閑話休題、ノーベル生理学・医学賞を受賞した大村智(さとし)の新聞記事や、メディアとのやり取りを見て、好感を覚えていました。その人間的魅力の源泉に触れたくて、『人間の旬』(大村智著、毎日新聞出版)を手にしました。
「(ノーベル財団からの電話の)受話器を置いた時、真っ先に2000年9月1日に亡くなった家内の文子のことを思い出した。文子が健在ならどんなに喜ぶだろうか。若い頃から家内は『あなたは将来ノーベル賞をもらう人だから』とか言って、私をおだてて働かせてきた。研究者と一緒になりたいと言って結婚しただけあって、貧乏地代にも不平一つ言わずに家計を助ける内職から、親戚や研究者らとの付き合い、娘の教育のことまで、本当によくやってくれた。夜遅くまで研究室にいると夜食を差し入れに来たり、ついでに実験データの整理や計算まで手伝ってくれた」。
「大きな虫眼鏡を覗きながら本を読む姿は、一番深く心に刻まれた最晩年の父の思い出である。・・・私の一番古い記憶のなかですら、すでに読書をする若い父がいる。以来、90歳を過ぎても続いていたのである」。
「大学の一教職員であった私が最も充実した気持ちになれたのは、食い入るような目つきで聴いてくれる学生の前で、自分自身もまた緊張を感じながら講義を続けることができる時のことであった」。

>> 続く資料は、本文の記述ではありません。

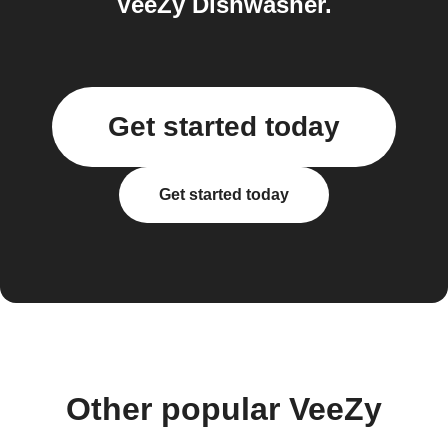
VeeZy Dishwasher.
Get started today
Get started today
Other popular VeeZy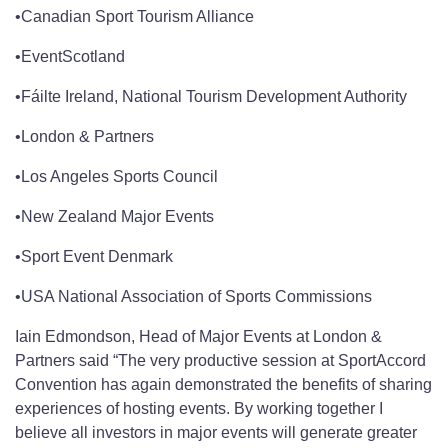
•Canadian Sport Tourism Alliance
•EventScotland
•Fáilte Ireland, National Tourism Development Authority
•London & Partners
•Los Angeles Sports Council
•New Zealand Major Events
•Sport Event Denmark
•USA National Association of Sports Commissions
Iain Edmondson, Head of Major Events at London &
Partners said “The very productive session at SportAccord
Convention has again demonstrated the benefits of sharing
experiences of hosting events. By working together I
believe all investors in major events will generate greater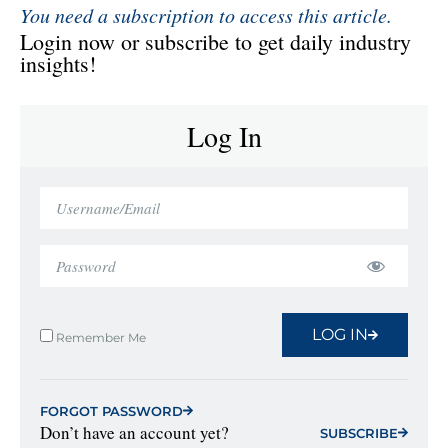
You need a subscription to access this article.
Login now or subscribe to get daily industry
insights!
Log In
LOG IN
Remember Me
FORGOT PASSWORD
Don’t have an account yet?
SUBSCRIBE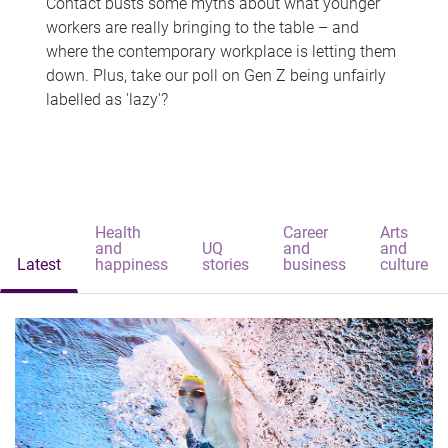
Contact busts some myths about what younger
workers are really bringing to the table – and
where the contemporary workplace is letting them
down. Plus, take our poll on Gen Z being unfairly
labelled as 'lazy'?
Health
Career
Arts
and
UQ
and
and
Latest
happiness
stories
business
culture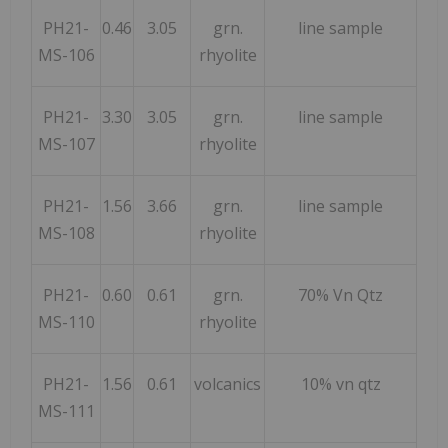
PH21-
0.46
3.05
grn.
line sample
MS-106
rhyolite
PH21-
3.30
3.05
grn.
line sample
MS-107
rhyolite
PH21-
1.56
3.66
grn.
line sample
MS-108
rhyolite
PH21-
0.60
0.61
grn.
70% Vn Qtz
MS-110
rhyolite
PH21-
1.56
0.61
volcanics
10% vn qtz
MS-111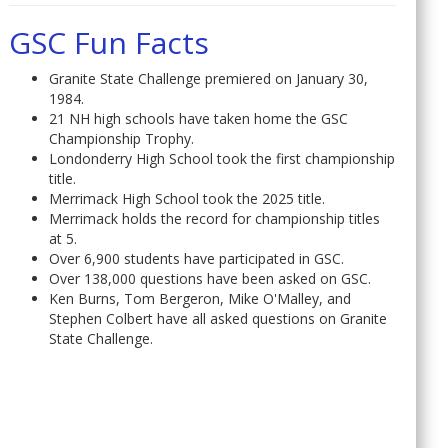
GSC Fun Facts
Granite State Challenge premiered on January 30,
1984.
21 NH high schools have taken home the GSC
Championship Trophy.
Londonderry High School took the first championship
title.
Merrimack High School took the 2025 title.
Merrimack holds the record for championship titles
at 5.
Over 6,900 students have participated in GSC.
Over 138,000 questions have been asked on GSC.
Ken Burns, Tom Bergeron, Mike O'Malley, and
Stephen Colbert have all asked questions on Granite
State Challenge.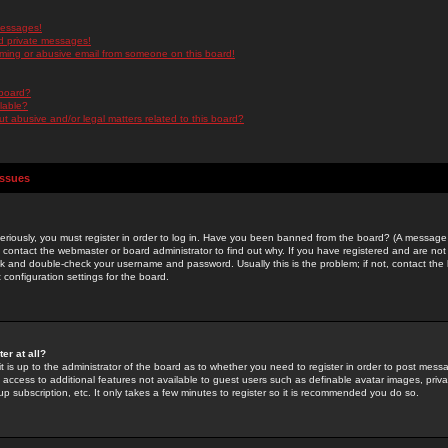
messages!
d private messages!
ming or abusive email from someone on this board!
 board?
ilable?
 abusive and/or legal matters related to this board?
Issues
riously, you must register in order to log in. Have you been banned from the board? (A message w
d contact the webmaster or board administrator to find out why. If you have registered and are not
k and double-check your username and password. Usually this is the problem; if not, contact the b
 configuration settings for the board.
er at all?
it is up to the administrator of the board as to whether you need to register in order to post mes
ou access to additional features not available to guest users such as definable avatar images, pri
up subscription, etc. It only takes a few minutes to register so it is recommended you do so.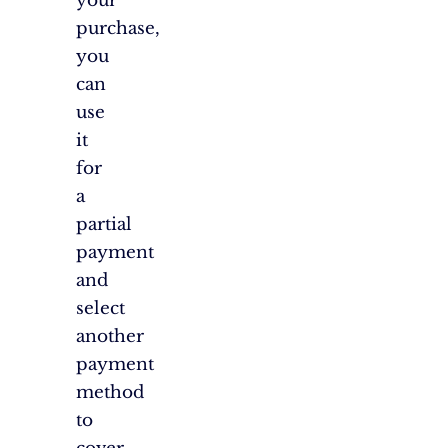
your
purchase,
you
can
use
it
for
a
partial
payment
and
select
another
payment
method
to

「人間も知らない間に、直接、微生物の恩恵を受けている。高等学校の教科書にも出てくるリジン、トリプトファン、ロイシン、フェニルアラニン、アルギニンといったいわゆる必須アミノ酸は、人の体内ではつくれないからほかの生物の助けを借りなければならない。日常的には食物としても摂取しているが、多くは体重の2パーセントにもなる腸のなかの微生物(腸内細菌)によってつくられる。それを腸管から吸収し、発育や生きていくために機能するいろいろなたんぱく質をつくる」。
「知識と知恵は違いますよね。・・・知恵を出すために大事なことは、歴史に学ぶことです。歴史を勉強すると知恵が出てくる。・・・『教えるということは、ともに希望と夢を語ることだ』。こうありたいですね。『こうしたいね』『こういうふうに日本がなったら良いね』。こういうことを語り合いながらやっていくと、自然にそういう雰囲気が生まれてきます。知恵が生まれてくるわけです。と言っても、教育は知識と知恵のバランスですから、いろいろと勉強することももちろん必要です。知識がなくては、知恵は働きませんから・・・」。
本書を読み終わって、有言実行の人・大村をますます好きになってしまいました。